Government ‘should put stop to RDA plans’
Author: Public Servant |
The government’s should halt its plans for regional development agencies (RDAs) and slim down their responsibilities because there is “little or no evidence” that they are effective. Also, the transfer of strategic planning powers to regional assemblies should be reversed.
These are conclusions from ‘The Future for Regional Governance’, a new research note from Localis, which also said that the current sub-national economic development and regeneration review (SNR) doesn’t go far enough to devolve power from the regional tier to local authorities (LAs).
Localis said that the drive towards RDA control of housing and planning should be stopped and strategic planning powers should be returned to elected upper tier authorities. Under government proposals, RDA functions will only be delegated to LAs or sub-regions when the RDA has convinced itself that capacity exists but the burden of proof should be reversed, with a presumption in favour of devolution, the research note said. This would drastic scaling back or complete abolition of the RDAs. A similar approach should be taken in other areas (currently operating through national quangos or regional assemblies) in which local authorities or sub-regions might bid to draw down powers, such as skills, housing, transport and worklessness, Localis recommended.

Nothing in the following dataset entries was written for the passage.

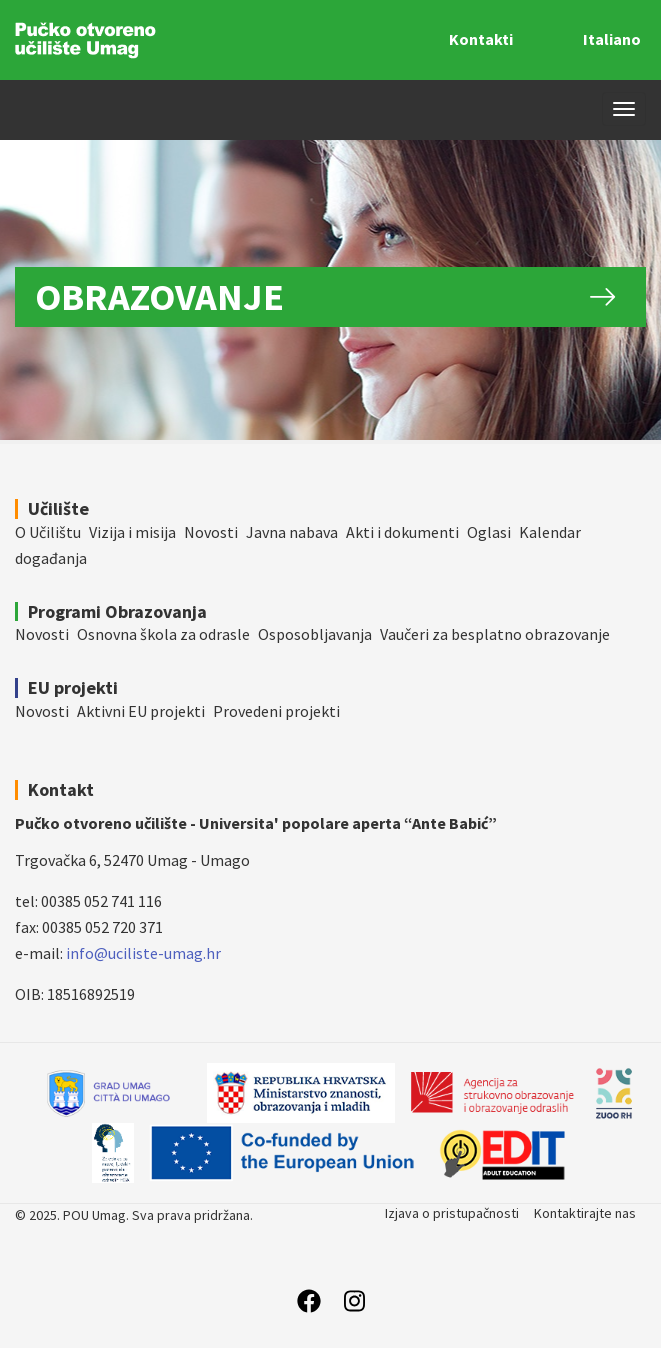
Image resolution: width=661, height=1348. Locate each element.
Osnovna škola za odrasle (163, 634)
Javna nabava (292, 532)
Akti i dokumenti (402, 532)
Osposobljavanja (315, 634)
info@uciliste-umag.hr (143, 953)
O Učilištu (48, 532)
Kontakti (481, 39)
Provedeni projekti (276, 711)
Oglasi (489, 532)
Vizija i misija (132, 532)
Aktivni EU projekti (141, 711)
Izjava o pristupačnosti (452, 1213)
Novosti (211, 532)
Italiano (612, 39)
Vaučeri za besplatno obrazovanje (495, 634)
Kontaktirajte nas (585, 1213)
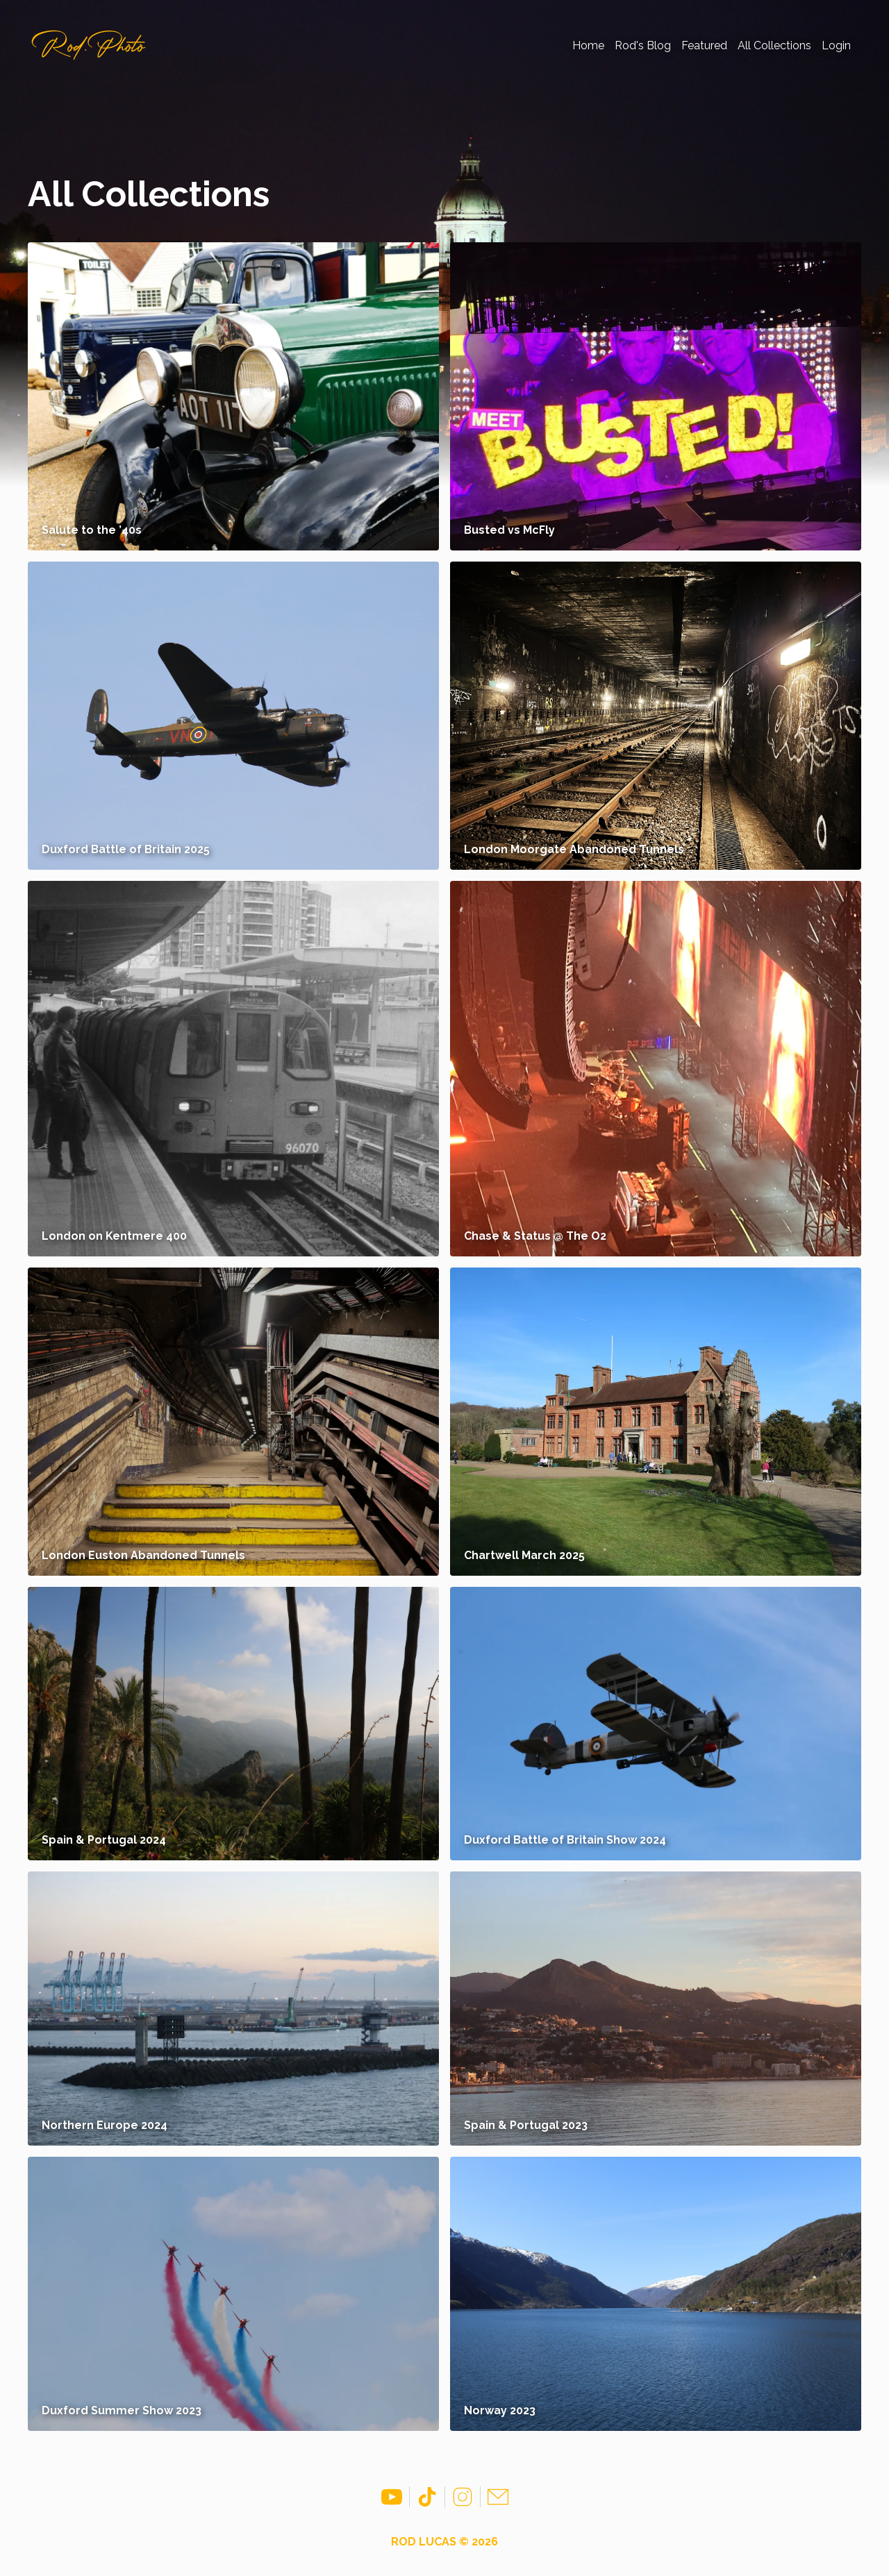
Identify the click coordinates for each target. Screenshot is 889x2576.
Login (836, 45)
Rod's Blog (643, 45)
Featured (704, 45)
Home (588, 45)
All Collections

There should also be more decentralisation, the research note urged, with the role of national agencies examined combined with serious consideration of returning several functions to LAs. This would enable better co-operation with LAs and sub-regions or multi-area agreements, which should stay as voluntary, bottom-up activities and “not be drawn into the bureaucratic embrace that has enveloped local area agreements”.
Regions are likely to have a “very limited” role, Localis said, although there could still be a part for government offices to play in the regions. Also, some economic functions that are best carried out a regional level could be the responsibility of the slimmed down RDAs which could also help in sharing best-practice between local authorities.